What Disability Pride Month Means to Me as Someone With an Invisible Disability
Living with a congenital heart defect and being autistic, I’ve been disabled my whole life, but until recently I didn’t like being called disabled. I felt that because you couldn’t see my disability, I wasn’t “disabled enough” to use the word. I thought the label held me back. Living with an invisible disability, any time my disability affected me and I had to remind others, my disability was dismissed by doctors, teachers, friends and acquaintances.
“You look fine.”
“You must not be really disabled.”
“You just want attention.”
It made talking about my disability hard.

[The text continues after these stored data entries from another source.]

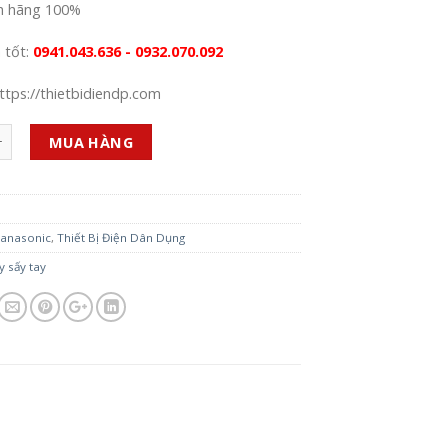
h hãng 100%
á tốt:
0941.043.636 - 0932.070.092
ttps://thietbidiendp.com
MUA HÀNG
1
anasonic
,
Thiết Bị Điện Dân Dụng
 sấy tay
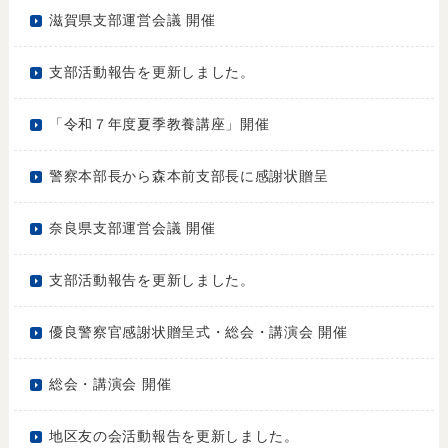
滋賀県支部運営会議 開催
支部活動報告を更新しました。
「令和７年度夏季教養講座」開催
警察本部長から森本前支部長に感謝状贈呈
奈良県支部運営会議 開催
支部活動報告を更新しました。
優良警察官感謝状贈呈式・総会・講演会 開催
総会・講演会 開催
地区友の会活動報告を更新しました。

I felt a sense of guilt about my disability. Although on the outside I looked fine, it took every part of me to hide what I went through every day. It wasn’t until I started to take pride in my disability that I found peace. As a person with an invisible disability, disability pride month means that I don’t need to mask my disability. I started being open about my disability because it made me who I am today.
Ableism and internalized ableism shaped me as a child and young adult with an invisible disability. Living in a small town at a time when social media was just starting, I didn’t have other disabled people who were like me that I could look up to. I never knew that you could have a disability and be proud of it. I didn’t know that disability could define and shape you into someone who is strong and powerful and could give you the strength to stand up for yourself as well as others. There was so much stigma around disabilities. So I pretended to not be disabled so I could be like everyone else. But as I got older, I realized that not talking about my disabilities was harming my mental health, it was affecting the type of care I was getting from doctors, and it isolated me further from people. I was tired of hiding my disability from others. I was tired of not talking about it. My disability is a part of my identity.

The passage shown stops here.